Por supuesto Félix sabía lo que al final siempre los mataba. Recién llegado, Lu lo prevenía, recordándoselo como si fuera un juego, como si Félix fuera un idiota. “Ten cuidado mi Félixito precioso, no te andes investigando todo, porque ya sabes que es lo que los mata”. Aun así, cuando Lu lo dejaba solo en el depa, Félix tenía la manía de revisar cada pinche espacio, rascar cada puta esquina, treparse a cada mentado recoveco. Era como era. Aunque lo terminara matando pues.
Tenía que curiosear, aunque pareciera un suicidio premeditado.
Ahora, mientras media el salto para brincar y acercarse a ver de cerca aquella refulgencia, Félix se estiró.

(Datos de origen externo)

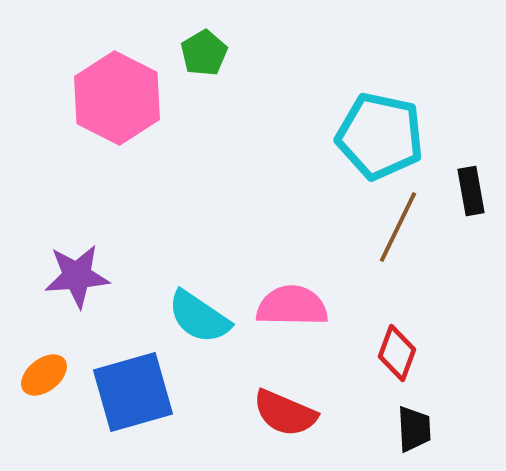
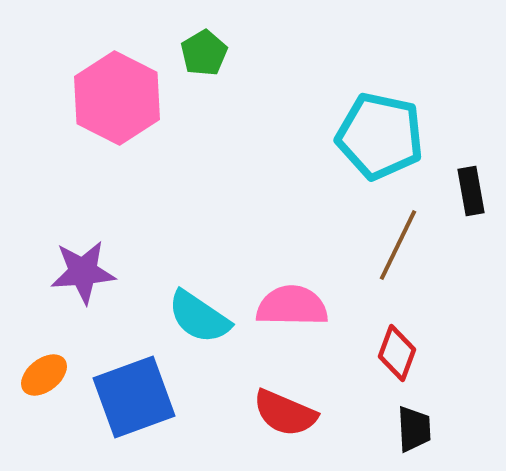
brown line: moved 18 px down
purple star: moved 6 px right, 4 px up
blue square: moved 1 px right, 5 px down; rotated 4 degrees counterclockwise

“Igual me quedan cinco” calculó, descontando de manera automática la vez cuando se enredó en el cable eléctrico quedando colgado del pescuezo, y cuando la moto, la que siempre traía el tributo que Lu después le ofrendaba, lo pescó y enredó entre sus llantas.
Pero iba más allá de sus fuerzas: la luz, aquel reflejo custodiado por El Sultán y pendejo. El resplandor aquel lo jalaba. Ven ven ven animalito ven, le decía una y otra vez, ven ven ven. Una y otra vez.